In questa sede il problema che si vuole sottolineare non è però nel merito degli aspetti economici e burocratici che pure sono importanti: gabbie salariali e livelli di servizi differenziati paventati con l’autonomia regionale.
Si vuole porre l’attenzione sul valore della coscienza identitaria e sul senso di nazionalità (consequenzialmente di solidarietà e sussidiarietà) che la scuola italiana contribuisce a formare nel futuro cittadino.
Qualcuno potrebbe interpretare favorevolmente tale eterogenesi della cittadinanza, soprattutto se consideriamo che in queste ore la Duma ha imposto per la scuola russa (con la legge federale n° 261 del 14 luglio 2022) una sola acritica interpretazione della storia e un unico manuale di storia per tutti gli studenti russi, al fine di creare l’unità culturale attorno all’imperialismo putinista.
Occorre sottolineare che la scuola repubblicana, tanto bistrattata, ha saputo costruire con sagacia un’azione identitaria, riconducendo generazioni di studenti e docenti nel solco del dettato costituzionale in maniera esemplare ma libera, senza aver mai avuto la necessità di enumerare dettami che indirizzassero verso un’etica della cittadinanza di stato.
Il primo a legiferare sull’educazione civica nelle scuole, Aldo Moro nel 1958 operò per motivare la scuola verso un processo di cittadinanza attiva, trasversale alle discipline e alle tematiche di studio, apartitica e determinata verso la responsabilizzazione del soggetto nella società.
Il DDL Calderoli porta con sé il rischio di distruggere la magica alchimia che ha coalizzato gli italiani della repubblica, affrancandoli sia dalla mistificazione dell’unità risorgimentale, sia dall’italianità frutto della “pedagogia del manganello” (l’espressione è di Mimmo Franzinelli).
La divisione della scuola italiana in tante amministrazioni regionalizzate può divenire un vulnus per l’autorevolezza della cultura nazionale nonché una minaccia per l’ideale di cittadinanza finora sedimentato; inoltre, rischia di trasferire l’egoismo delle piccole patrie anche nel nostro paese.
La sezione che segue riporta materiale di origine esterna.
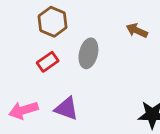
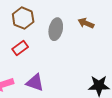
gray ellipse: (88, 53) -> (56, 29), moved

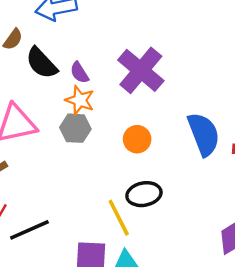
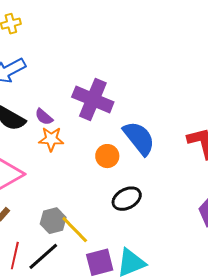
gray hexagon: (75, 128) -> (53, 221), moved
blue semicircle: (204, 134) -> (139, 138), moved
yellow line: (119, 218) -> (75, 230), moved

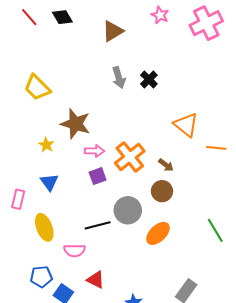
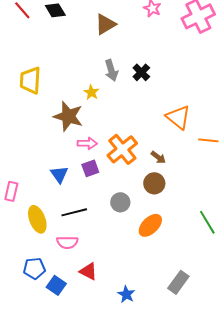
yellow trapezoid: (37, 88) -> (30, 80), turned 48
yellow star: (46, 145) -> (91, 92), moved
blue triangle: (49, 182) -> (59, 174), moved
gray circle: (128, 210) -> (120, 202), size x0.7
black line: (98, 225) -> (74, 212), moved

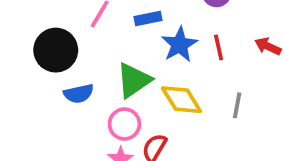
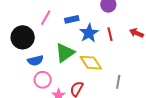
gray line: (237, 105) -> (118, 82), moved
pink circle: (124, 124) -> (43, 80), moved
Affidare il senso profondo della formazione umanistica e valoriale a tanti piccoli centri di potere comporta il pericolo di trasferire un surrettizio senso di appartenenza nelle giovani generazioni; la facile tentazione di gestire la formazione della cittadinanza finalizzandola alla conservazione del potere acquisito potrebbe far nascere progetti etici discordanti, “cittadinanze multiple” i cui riflessi potrebbero risultare non politicamente gestibili.